Emmanuelle Pagano « Les Adolescents troglodytes » POL, 2007.
Adèle, la narratrice conduit un bus scolaire dans une nature rude, montagneuse, épargnée par la civilisation, qui peut évoquer les Causses, le Vercors… Au gré de ses trajets et de ses pauses elle monologue longuement : observation inquiète et amicale des scolaires qu’elle transporte, filles et garçons de 2 à 15 ans, vivant comme elle dans les environs, une nature belle mais souvent hostile, qu’elle aime sans l’idéaliser.
Son esprit vagabonde en flash back jusqu’à son enfance ; un frère Axel, la mère décédée lors d’un accouchement difficile ainsi que le bébé.
Elle évoque son opération, elle qui, jusqu’à l’âge universitaire, était un garçon et ne pouvait se sentir que fille.
« J’ai été la petite sirène de ma mère »
L’enfant se rêvait « fendue de douleur » comme la sirène du conte.
Nous avons tous un sexe biologique auquel nous essayons de ressembler psychiquement. Nous avons coutume de nous identifier vaille que vaille à ce comportement social et sexuel qu’implique le fait d’être né fille ou garçon.
L’anatomie ne conditionne pas le psychisme. La nature et la culture ne se confondent pas. Le fait que certaines personnes n’acceptent pas « leur sexe », nous fait prendre conscience que même si nous nous sommes suffisamment accommodés du nôtre pour le supporter voire l’apprécier, vis à vis de notre corps, nous éprouvons parfois une étrangeté irréductible.

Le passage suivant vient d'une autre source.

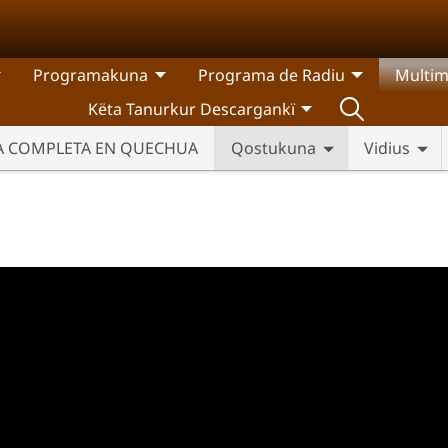
Programakuna
Programa de Radiu
Multim
Këta Tanurkur Descargankï
IA COMPLETA EN QUECHUA
Qostukuna
Vidius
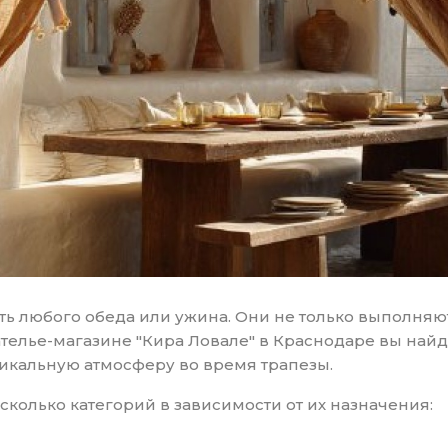
ть любого обеда или ужина. Они не только выполняют
ателье-магазине "Кира Ловале" в Краснодаре вы най
никальную атмосферу во время трапезы.
колько категорий в зависимости от их назначения:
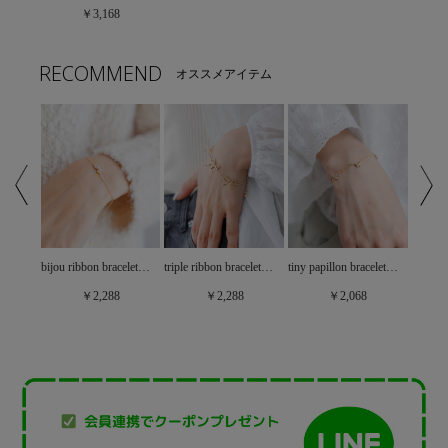
￥3,168
RECOMMEND
オススメアイテム
heart chain bracelet～ﾊｰﾄﾁｪｰﾝﾌﾞﾚｽﾚｯﾄ
bijou ribbon bracelet～ﾋﾞｼﾞｭｰﾘﾎﾞﾝﾌﾞﾚｽﾚｯﾄ
triple ribbon bracelet～ﾄﾘﾌﾟﾙﾘﾎﾞﾝﾌﾞﾚｽﾚｯﾄ
tiny papillon bracelet～ﾀｲﾆｰﾊﾟﾋﾟﾖﾝﾌﾞﾚｽﾚｯﾄ
￥2,288
￥2,288
￥2,068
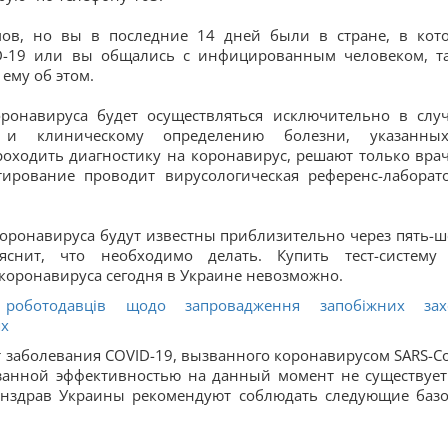
ов, но вы в последние 14 дней были в стране, в кот
D-19 или вы общались с инфицированным человеком, т
ему об этом.
ронавируса будет осуществляться исключительно в случ
му и клиническому определению болезни, указанн
оходить диагностику на коронавирус, решают только врач
тирование проводит вирусологическая референс-лаборат
 коронавируса будут известны приблизительно через пять-ш
снит, что необходимо делать. Купить тест-систему
 коронавируса сегодня в Украине невозможно.
 роботодавців щодо запровадження запобіжних зах
ях
 заболевания COVID-19, вызванного коронавирусом SARS-Co
азанной эффективностью на данный момент не существует
инздрав Украины рекомендуют соблюдать следующие баз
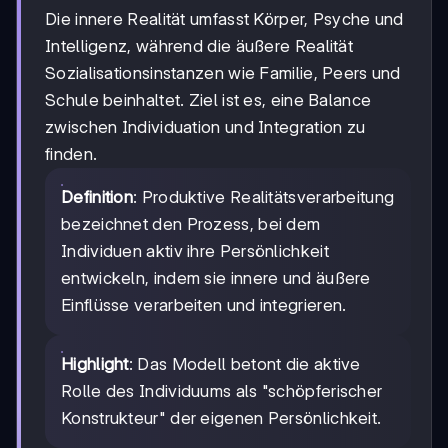
Die innere Realität umfasst Körper, Psyche und
Intelligenz, während die äußere Realität
Sozialisationsinstanzen wie Familie, Peers und
Schule beinhaltet. Ziel ist es, eine Balance
zwischen Individuation und Integration zu
finden.
Definition
: Produktive Realitätsverarbeitung
bezeichnet den Prozess, bei dem
Individuen aktiv ihre Persönlichkeit
entwickeln, indem sie innere und äußere
Einflüsse verarbeiten und integrieren.
Highlight
: Das Modell betont die aktive
Rolle des Individuums als "schöpferischer
Konstrukteur" der eigenen Persönlichkeit.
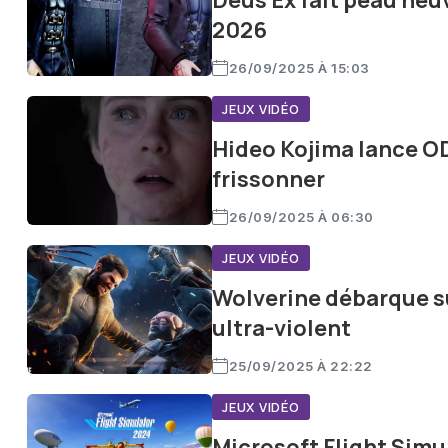
Deus Ex fait peau neu
2026
26/09/2025 À 15:03
JEUX VIDÉO
Hideo Kojima lance OD 
frissonner
26/09/2025 À 06:30
JEUX VIDÉO
Wolverine débarque s
ultra-violent
25/09/2025 À 22:22
JEUX VIDÉO
Microsoft Flight Simu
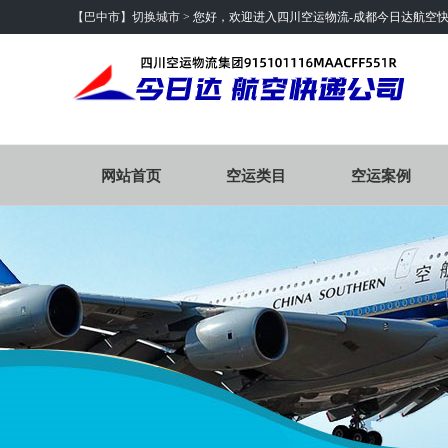
【巴中市】切换城市 >
您好，欢迎进入四川空运物流-成都今日达航空
网站首页
空运类目
空运案例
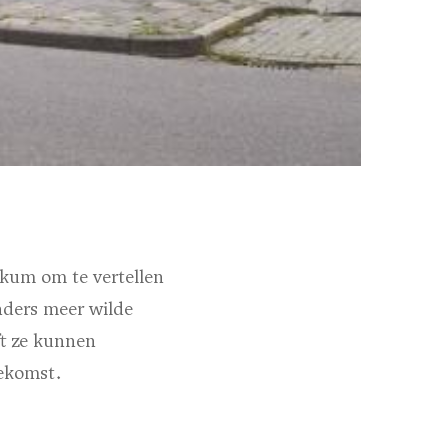
kum om te vertellen
anders meer wilde
ft ze kunnen
oekomst.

Et pourtant, Adèle y a cru,
Elle détaille toutes les souffrances qu’elle a endurées pour accéder à une vie qu'elle juge à peu près acceptable.
Et aussi comment elle fera face à l’incompréhension des gens qui, peu à peu, vont apprendre qu’elle n’est pas une femme comme les autres.
Adèle fréquente un homme, un chasseur, avec qui elle réussit à avoir des relations sexuelles, et qui ne s’aperçoit de rien.
(Difficile à imaginer…)
Je préfère lorsqu’ Adèle évoque sa relation complexe et conflictuelle avec son frère qu’elle aime toujours et réciproquement.
Le frère, géologue et alpiniste, affronte les éléments avec un courage physique, une virilité qu’apprécie Adèle.
Mais lui est effrayé par la démarche de son frère devenue sa sœur. Comme, avouons-le, nous le sommes un peu tous.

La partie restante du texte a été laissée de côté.